Now, from what I have read and the videos I watched it seems to me that TPL Dataflow may be the perfect candidate for such producer/consumer model. I just do not seem to be able to devise a design and thus get started because I have never worked with TPL Dataflow. In terms of throughput and latency is this library even up to the task? I currently process 2.5 million byte arrays and thus objects per second in the resulting collections. Can TPL Dataflow help to simplify? I am especially interested in the answer to the following question: Can TPL Dataflow preserve the order of collection batches from Task1 when spawning off worker tasks and re-merging them once the worker tasks have done their work? Does it optimize things? Having profiled the whole structure I feel there is quite some time wasted due to spinning and too many concurrent collections involved.

Any ideas, thoughts?

Solution

EDIT: Turns out I was very wrong. TransformBlock does return items in the same order they came in, even if it is configured for parallelism. Because of that, the code in my original answer is completely useless and normal TransformBlock can be used instead.

Original answer:

As far as I know only one parallelism construct in .Net supports returning processed items in the order they came in: PLINQ with AsOrdered(). But it seems to me that PLINQ doesn't fit what you want well.

TPL Dataflow, on the other hand, fits well, I think, but it doesn't have a block that would support parallelism and returning items in order at the same time (TransformBlock supports both of them, but not at the same time). Fortunately, Dataflow blocks were designed with composability in mind, so we can build our own block that does that.

But first, we have to figure out how to order the results. Using a concurrent dictionary, like you suggested, along with some synchronization mechanism, would certainly work. But I think there is a simpler solution: use a queue of Tasks. In the output task, you dequeue a Task, wait for it to complete (asynchronously) and when it does, you send its result along. We still need some synchronization for the case when the queue is empty, but we can get that for free if we choose which queue to use cleverly.

So, the general idea is like this: what we're writing will be an IPropagatorBlock, with some input and some output. The easiest way to create a custom IPropagatorBlock is to create one block that processes the input, another block that produces the results and treat them as one using DataflowBlock.Encapsulate().

The input block will have to process the incoming items in the correct order, so no parallelization there. It will create a new Task (actually, a TaskCompletionSource, so that we can set the result of the Task later), add it to the queue and then send the item for processing, along with some way to set the result of the correct Task.
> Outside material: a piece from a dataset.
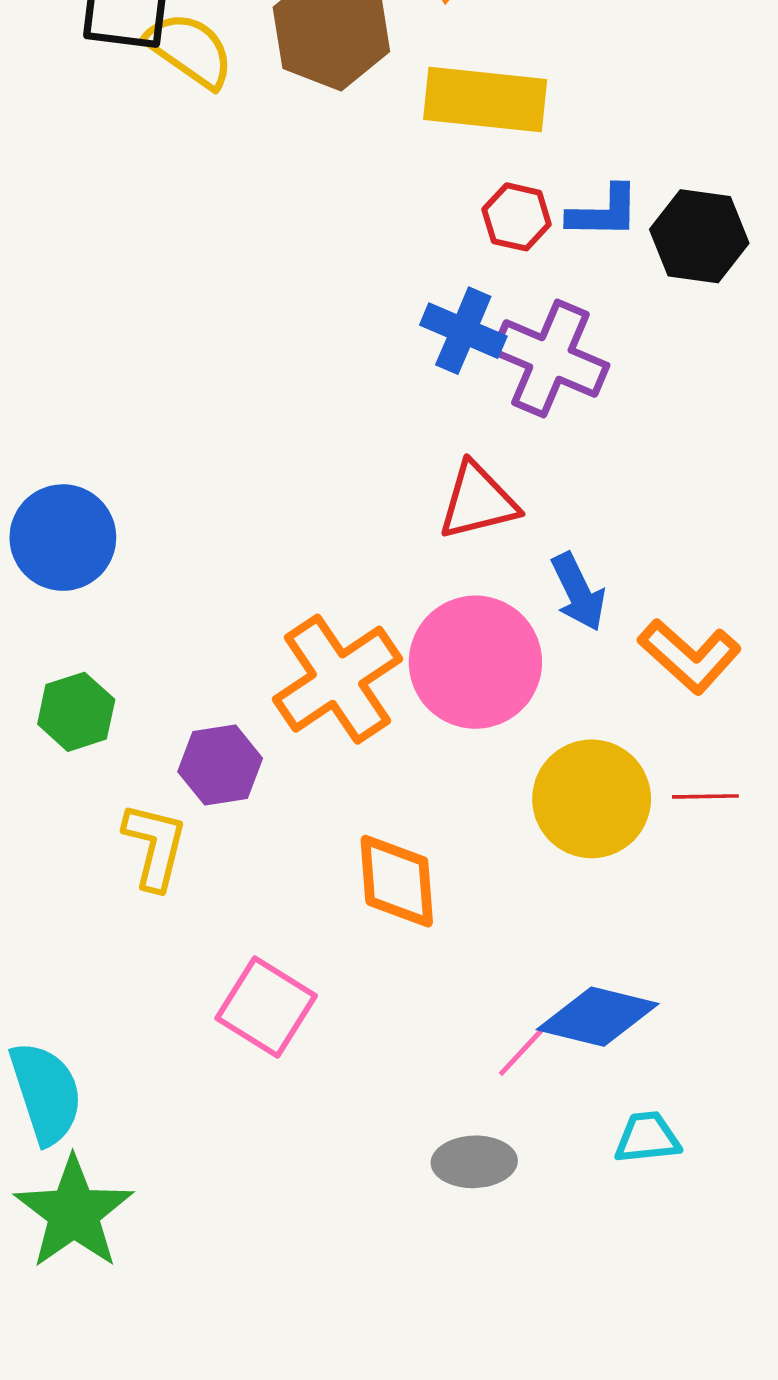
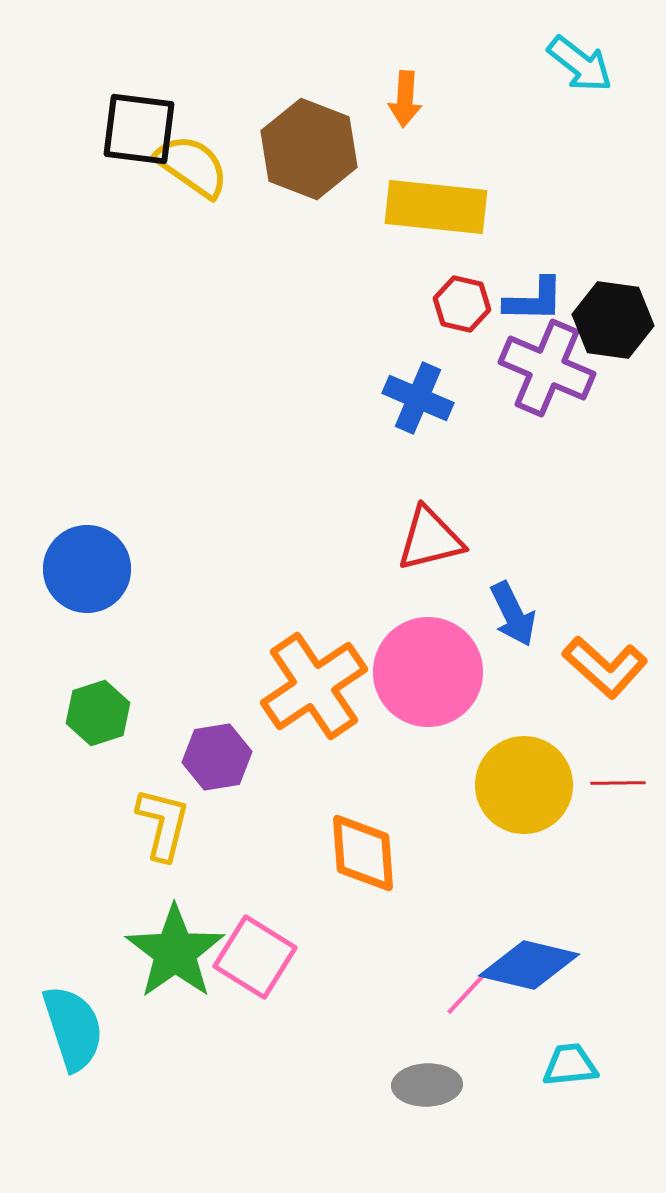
purple cross: (550, 358) -> (547, 368), moved
green star: (74, 1213) -> (175, 952), moved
Because we don't need to link this block to anything, we can use an ActionBlock.

The output block will have to take Tasks from the queue, asynchronously wait for them, and then send them along. But since all blocks have a queue embedded in them, and blocks that take delegates have asynchronous waiting built-in, this will be very simple: new TransformBlock<Task<TOutput>, TOutput>(t => t). This block will work both as the queue and as the output block. Because of this, we don't have to deal with any synchronization.

The last piece of the puzzle is actually processing the items in parallel. For this, we can use another ActionBlock, this time with MaxDegreeOfParallelism set. It will take the input, process it, and set the result of the correct Task in the queue.

Put together, it could look like this:

public static IPropagatorBlock<TInput, TOutput>
    CreateConcurrentOrderedTransformBlock<TInput, TOutput>(
    Func<TInput, TOutput> transform)
{
    var queue = new TransformBlock<Task<TOutput>, TOutput>(t => t);

    var processor = new ActionBlock<Tuple<TInput, Action<TOutput>>>(
        tuple => tuple.Item2(transform(tuple.Item1)),
        new ExecutionDataflowBlockOptions
        {
            MaxDegreeOfParallelism = DataflowBlockOptions.Unbounded
        });

    var enqueuer = new ActionBlock<TInput>(
        async item =>
        {
            var tcs = new TaskCompletionSource<TOutput>();
            await processor.SendAsync(
                new Tuple<TInput, Action<TOutput>>(item, tcs.SetResult));
            await queue.SendAsync(tcs.Task);
        });

    enqueuer.Completion.ContinueWith(
        _ =>
        {
            queue.Complete();
            processor.Complete();
        });

    return DataflowBlock.Encapsulate(enqueuer, queue);
}

After so much talk, that's quite a small amount of code, I think.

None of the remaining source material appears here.